Ankara’da Mansur Yavaş olayı artık kabak tadı verdi


Mansur Yavaş beş yıl önceki seçimde MHP’nin henüz AKP’nin payandası olmadığı bir dönemde, Ankara’da MHP’nin de güçlü olduğu varsayımı ile CHP adayı yapılmıştı.
“Hile oldu, olmadı” ne derseniz deyin sonuçta Yavaş kazanamadı.
Geçen beş yıl içinde kimse Mansur Yavaş’ı siyasetin içinde görmedi.
Şimdi seçim dönemi gelince akıllara yine düşürüldü.
Sanki Ankara’daki CHP seçmeni yine çantada keklik “milliyetçi muhafazakar adayla kazanırız ancak” mantığı ile Mansur Yavaş pazarlanıyor.

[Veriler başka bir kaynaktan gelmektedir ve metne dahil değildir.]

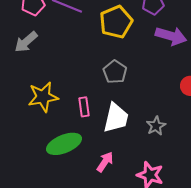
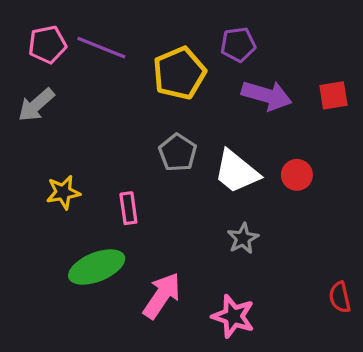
yellow star: (43, 97) -> (63, 192), size x0.7
white trapezoid: (116, 118) -> (236, 172), moved, turned 116
pink arrow: (105, 162) -> (162, 296), size x1.4

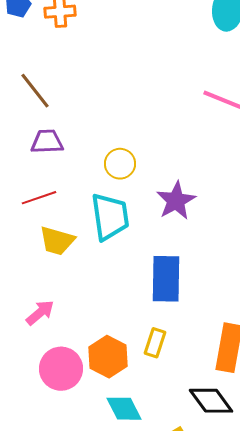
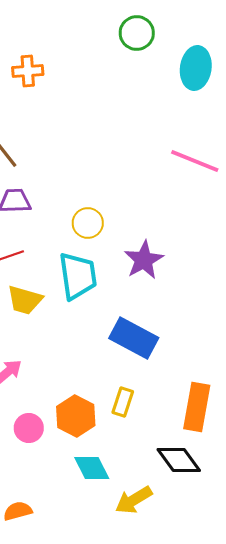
blue rectangle: (166, 279) -> (134, 338), turned -63
pink circle: (61, 369) -> (29, 428), size x0.7

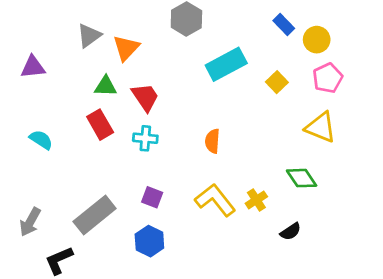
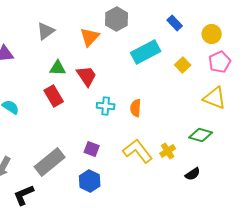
blue rectangle: (284, 25) -> (175, 23), moved
orange triangle: (126, 48) -> (90, 37), moved
cyan cross: (145, 138) -> (106, 106), moved
green diamond: (302, 178) -> (201, 135), turned -40

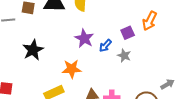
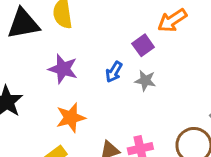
orange arrow: (150, 21) -> (172, 20), turned 42
purple star: (84, 38) -> (63, 69), moved

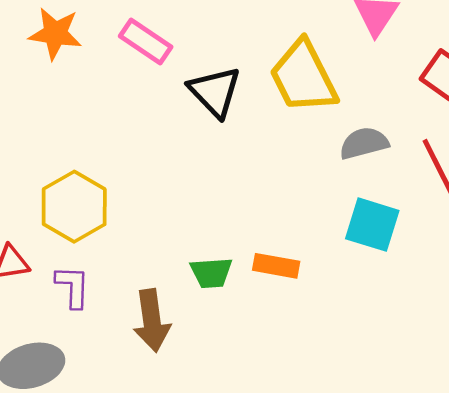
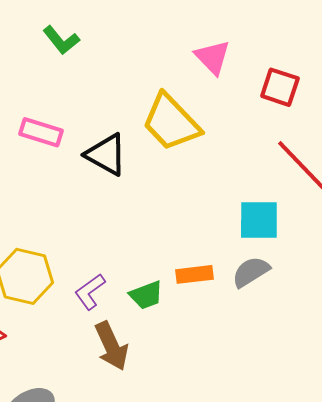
gray semicircle: (364, 143) -> (251, 272), moved
purple L-shape: (73, 287) -> (90, 292), moved, turned -111

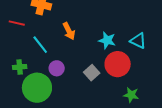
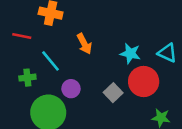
green cross: (20, 67) -> (27, 78), moved

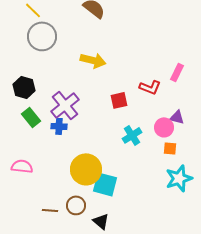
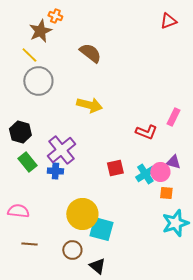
red square: (119, 100) -> (115, 168), moved
cyan cross: (132, 135) -> (145, 174), moved
brown line: (50, 210) -> (29, 244), moved

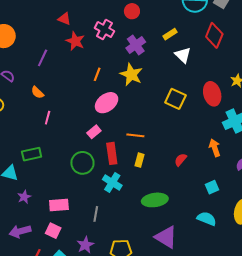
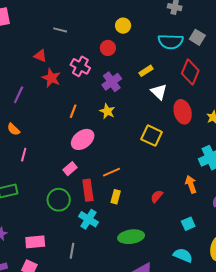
yellow star: (131, 74) -> (107, 111), size x0.7
red ellipse: (212, 94) -> (183, 112), moved
orange line: (135, 135) -> (112, 172), turned -30

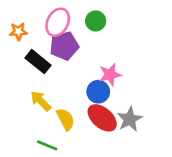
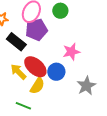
blue circle: (98, 92) -> (56, 72), moved
red ellipse: (102, 118) -> (35, 67), moved
yellow semicircle: (65, 119) -> (37, 86), turned 60

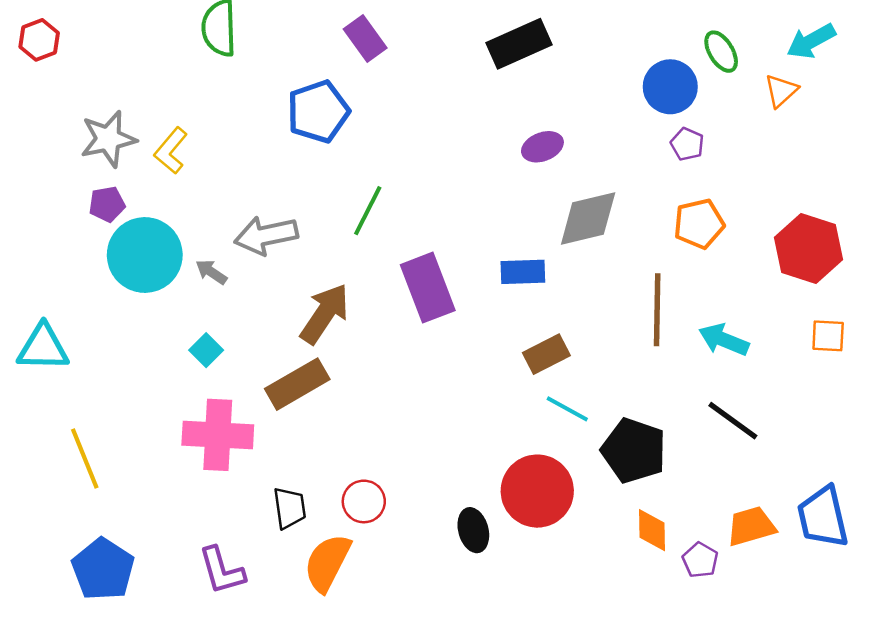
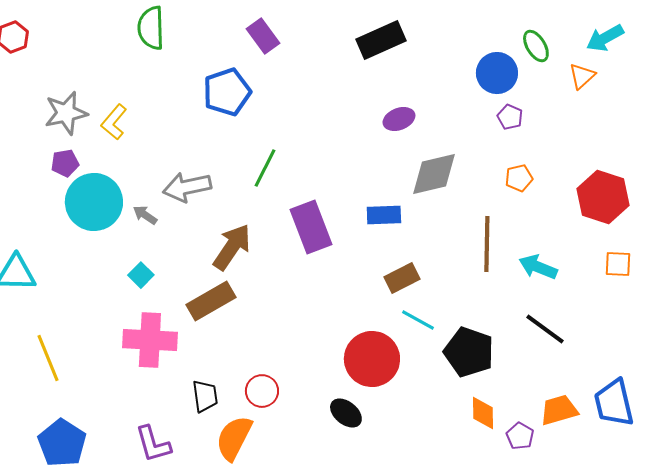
orange pentagon: (699, 224) -> (519, 178), size x0.7
red circle: (537, 491) -> (372, 359), moved
black ellipse: (473, 530) -> (346, 413), turned -36

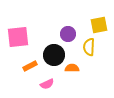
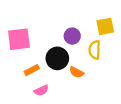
orange semicircle: (72, 68) -> (76, 72), turned -152
pink semicircle: (47, 84) -> (41, 90), moved

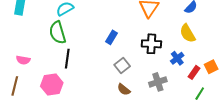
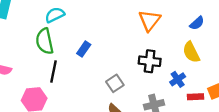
blue rectangle: (111, 37) -> (84, 49), moved
red rectangle: (194, 72) -> (195, 97), turned 48

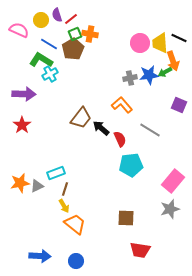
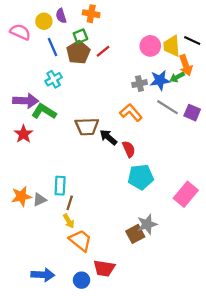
red line: (71, 19) -> (103, 51), moved
orange cross: (90, 34) -> (91, 14), moved
blue line: (49, 44) -> (53, 47), turned 36
green L-shape: (41, 60) -> (44, 111), moved
brown trapezoid: (81, 118) -> (87, 127), turned 50
gray line: (150, 130) -> (167, 107), moved
cyan rectangle: (56, 173) -> (60, 186), turned -66
gray star: (170, 209) -> (147, 224), moved
brown square: (126, 218) -> (135, 234), turned -30
red trapezoid: (140, 250) -> (104, 268), moved

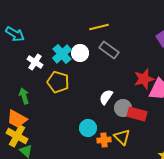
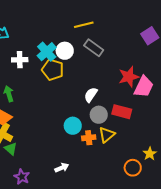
white cross: (35, 62) -> (20, 60), turned -35
yellow pentagon: (58, 82) -> (53, 70), moved
gray circle: (123, 108) -> (99, 115), moved
yellow triangle: (122, 137) -> (107, 135), turned 36

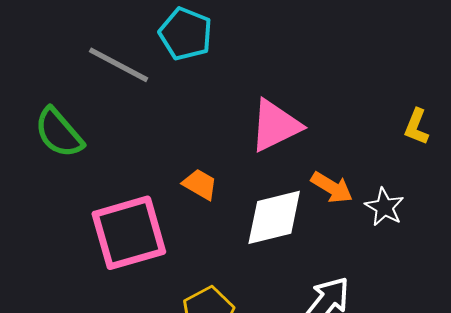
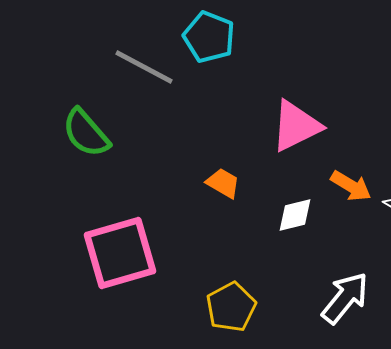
white diamond: (274, 217) -> (295, 215), size x0.6
pink square: (129, 233) -> (120, 253), moved

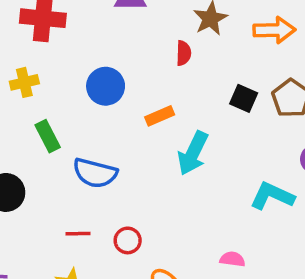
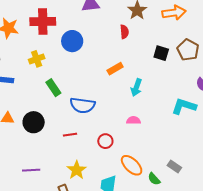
blue circle: (106, 86) -> (72, 41), moved
cyan arrow: (193, 153) -> (136, 88), size x0.7
red line: (78, 234) -> (70, 135), moved
pink semicircle: (232, 259) -> (134, 120), moved

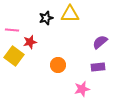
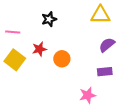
yellow triangle: (70, 14) -> (100, 15), moved
red star: (30, 42) -> (39, 49), moved
orange circle: (58, 65) -> (62, 59), moved

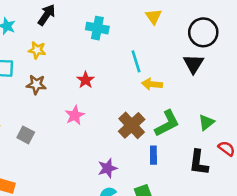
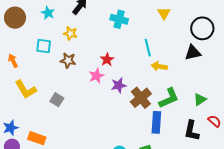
black triangle: (193, 64) -> (193, 53), turned 42
pink star: (75, 115) -> (96, 76), moved
blue rectangle: (153, 155) -> (156, 122), size x1.5
purple star: (108, 168) -> (119, 85), moved

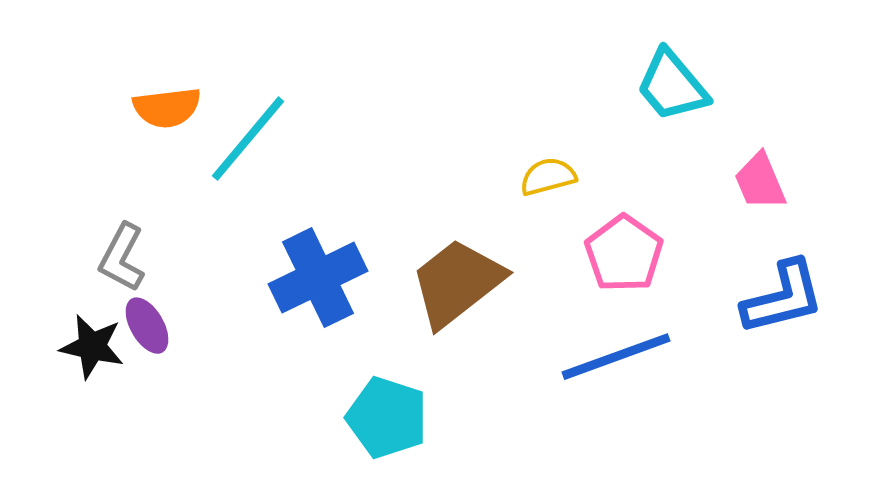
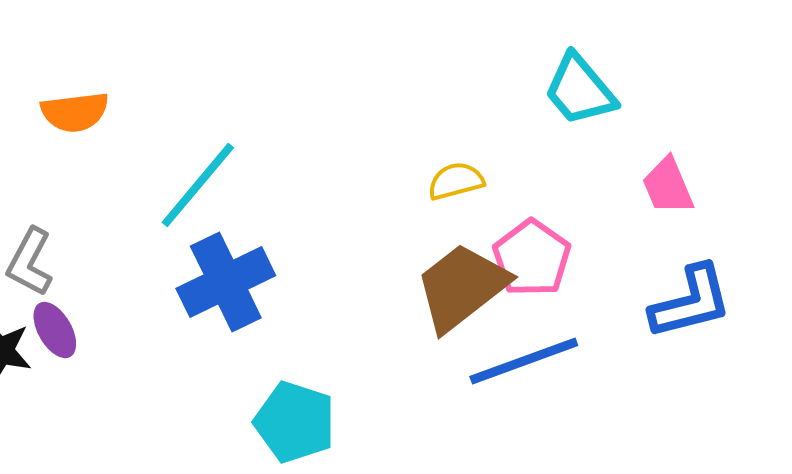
cyan line: (248, 139) -> (198, 185), moved
brown trapezoid: (457, 283) -> (462, 287), moved

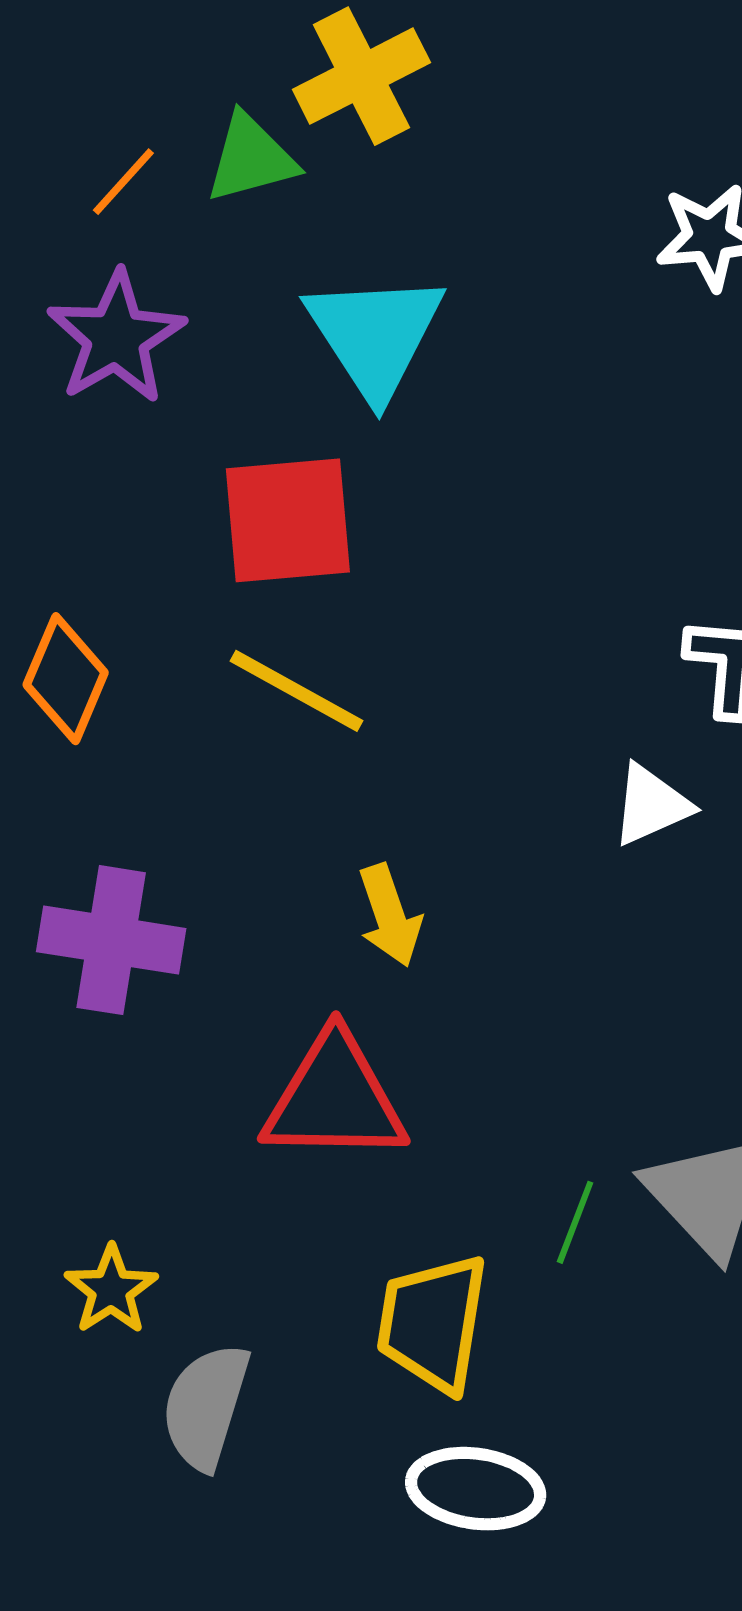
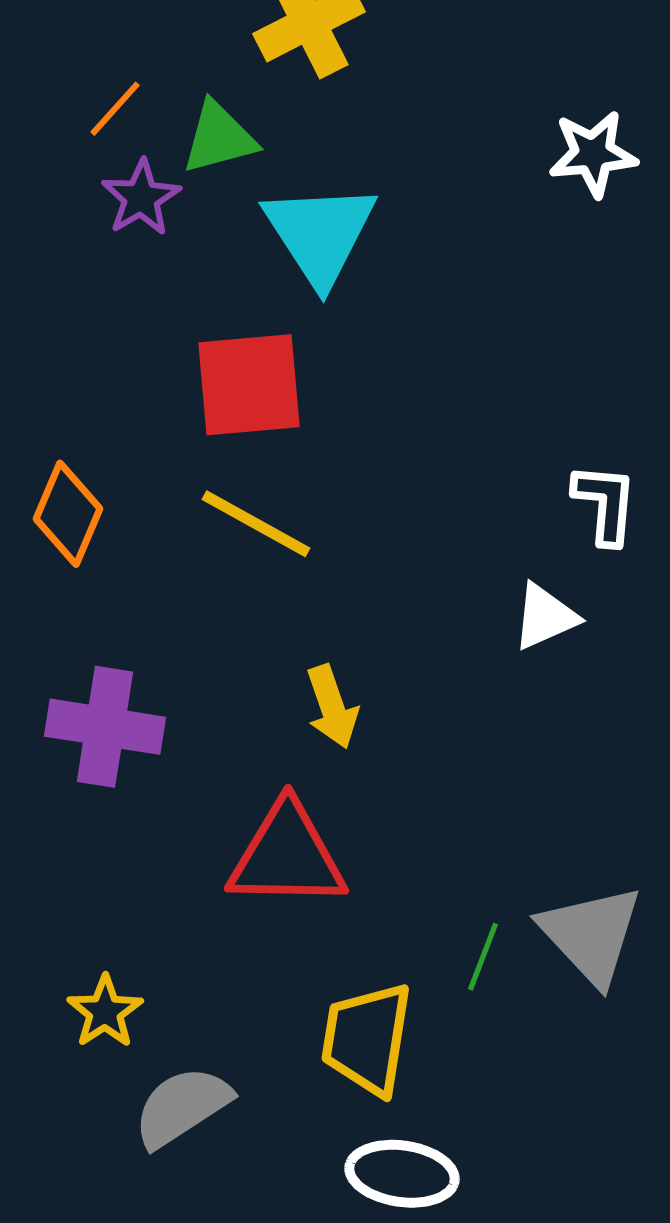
green triangle: (251, 158) -> (219, 138), moved
purple star: (116, 337) -> (141, 198), moved, size x0.7
gray semicircle: (206, 1406) -> (182, 1107), turned 40

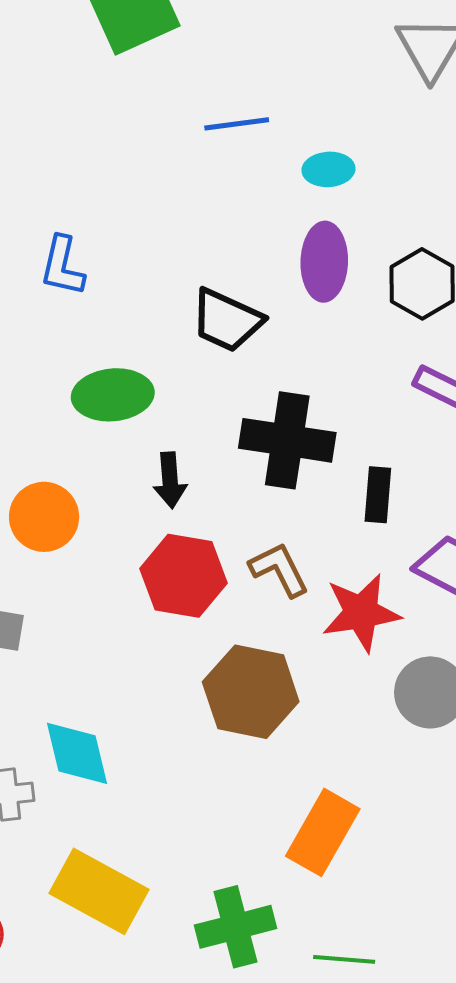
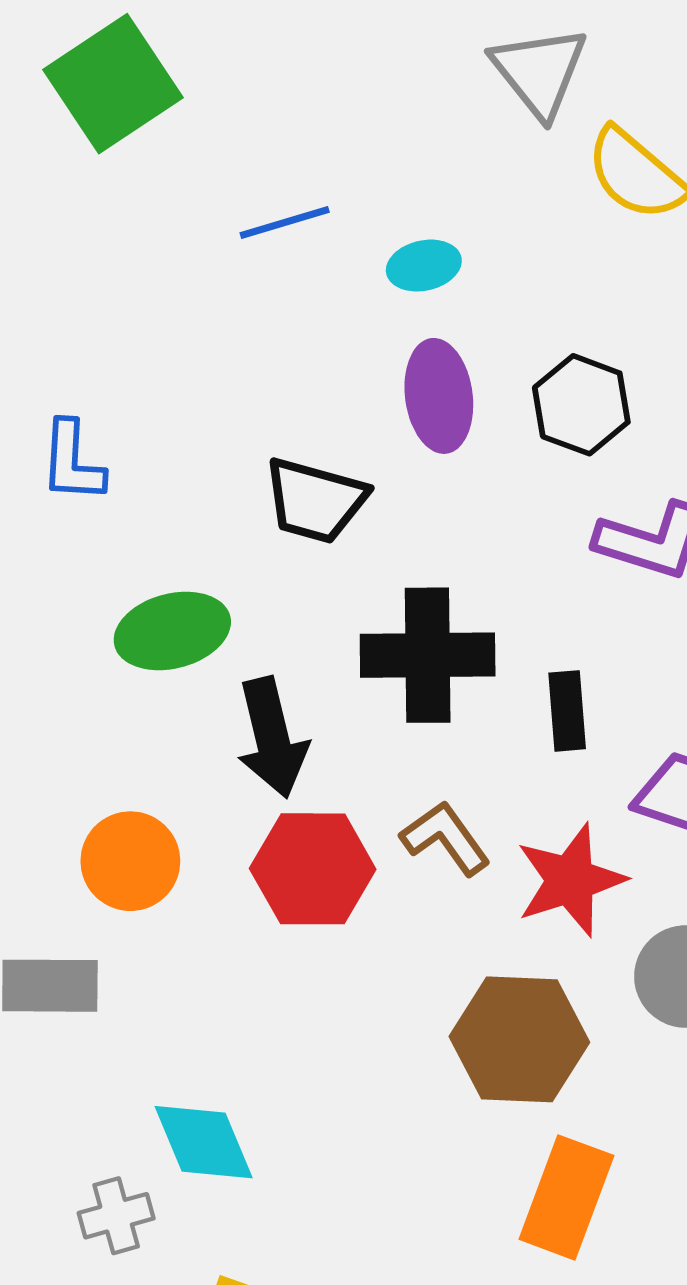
black arrow: (170, 480) -> (272, 738), size x1.5
orange circle: (44, 517) -> (130, 861), moved
brown hexagon: (251, 692) -> (519, 1039), moved

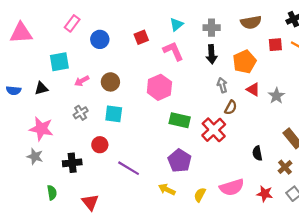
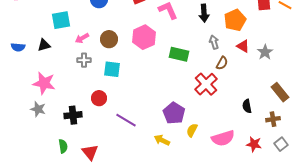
pink hexagon: (159, 87) -> (144, 37), moved
gray cross: (81, 113) -> (84, 60), moved, turned 32
green rectangle: (180, 120) -> (179, 54), moved
brown cross: (285, 167) -> (273, 119), turned 32
green semicircle: (52, 193) -> (63, 146), moved
yellow semicircle: (200, 195) -> (192, 130), moved

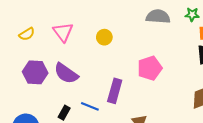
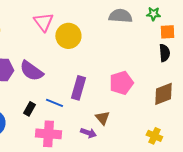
pink triangle: (63, 32) -> (43, 22), moved
yellow circle: (104, 37) -> (68, 36), size x1.6
pink pentagon: (150, 68) -> (121, 83), moved

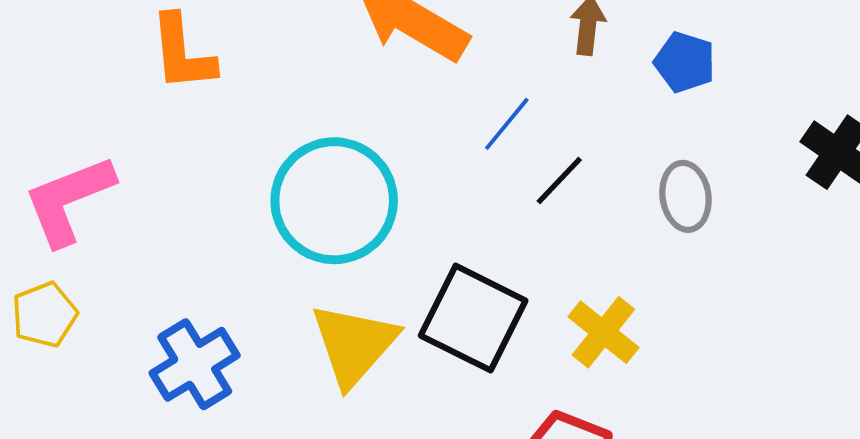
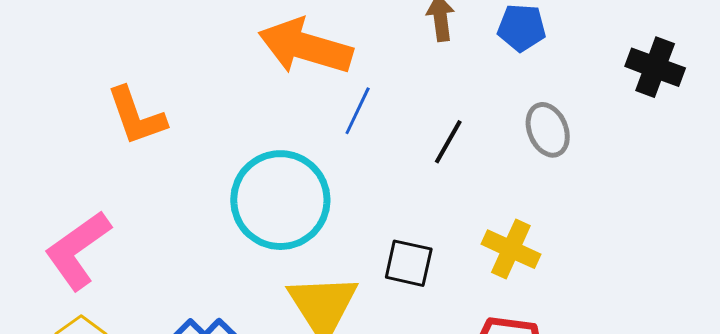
blue line: (507, 124) -> (358, 111), moved
black square: (473, 318) -> (409, 263), size x0.6

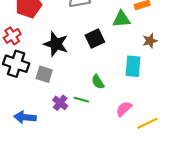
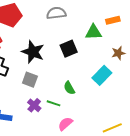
cyan rectangle: (133, 66) -> (102, 75), turned 36
gray square: (44, 74) -> (30, 80), moved
pink semicircle: (124, 109) -> (65, 124), moved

O da kastıkça kasıyor, “Yok bir parti adayı olmazmış, yok ortak aday olmalıymış” gibi gerekçelerle gündemde kalıyor ve “bulunmaz Hint kumaşı” süsü veriyor kendine.
CHP’nin oyu elbette Ankara’da tek başına yetmiyor ama seçim kazanması için ille MHP eğilimli birine de ihtiyacı yok herhalde.
Düzgün bir aday bulunması halinde akıl ve mantık Ankara seçmenini partilerine rağmen bir araya getirecektir.
CHP muhalefete “CHP her durumda ayakta kalır nasıl olsa, siz tamamen silineceksiniz” diyebilse ve kendi adayını gösterebilse inanıyorum ki halk da bunu görecek ve partilerine rağmen CHP adayına oy verecektir.
Bana ille de “kim olabilir” diye sorarsanız “Ankara’da herkesin tanıyıp sevdiği Cengiz Topel Yıldırım’ı niye hâlâ düşünmüyorsunuz” derim.